Insofar as any one person bears the primary responsibility for the specifically British mistakes which contributed to the crash, the recession, and all the pain which has resulted over the past few years - including the build up of debt and the "austerity" required to bring that under control - that person was Gordon Brown.

It is often said that the careers of chancellors careers end in failure, the rest get out in time. There is a certain amount of poetic justice that the reputation of Gordon Brown's premiership was largely destroyed because the mistakes he had made as chancellor came back to haunt him. What a pity that all the rest of the population of the UK also had to bear the consequences.

Comments

Jim said…
There is a certain amount of poetic justice that the reputation of Gordon Brown's premiership was largely destroyed because the mistakes he had made as chancellor came back to haunt him. What a pity that all the rest of the population of the UK also had to bear the consequences.

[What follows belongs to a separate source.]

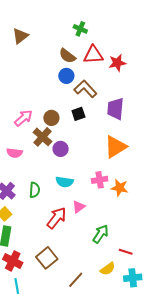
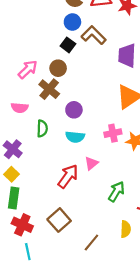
black square: (78, 114) -> (68, 45), moved, turned -32
purple circle: (61, 149) -> (74, 110), moved
green semicircle: (35, 190) -> (42, 128), moved
yellow semicircle: (108, 269) -> (126, 229), turned -49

I have to strongly disagree with you on this point Chris, many good people have suffered enormous consequences from decisions they were never asked about, let alone allowed to vote on. What has HWSNMN suffered? other than a bruise in his pride perhaps, he still gets a very very nice pension and a chance to publish his memoirs, whilst the endless good people who did suffer continue to do so.

I would not call that Justice, be that poetic or otherwise, to me HWSNMN should have been sacked for "gross misconduct" and should have also faced a prison sentence for fraud (after the selling of gold)
Jim said…
why do i keep mistaking my M key for a B when I touch type?

*HWSNBN
Jim said…
Though I must also comment on the fact that the current administration are ful of contadictions too. on the one hand they say they want a secure future, then they say we are not going to cut tax credits, then DC rules out the one opition that could deliver what they say they want in the EU ref, it makes no sense at all.
Chris Whiteside said…
Well, if I understand you correctly, we are both in agreement that it is most unfortunate that the rest of the population of Britain have had to suffer the consequences of Gordon Brown's mistakes.

I'm not going to get into an argument about whether he has been punished enough as there is no amount of suffering you could possibly inflict on one mortal human being equal to the harm he caused.

The reason I think he has been punished is that it would appear that the main object of his life was to become Prime Minister, and he was not only voted out of that job but will be remembered even by Labour supporters in terms like this (the quote is from Labour activist Hopi Sen):

"The premiership of Gordon Brown was a failure of such enormous proportions and devastating consequence that we in the Labour Party will not win a general election until we understand what went so terribly, terribly wrong."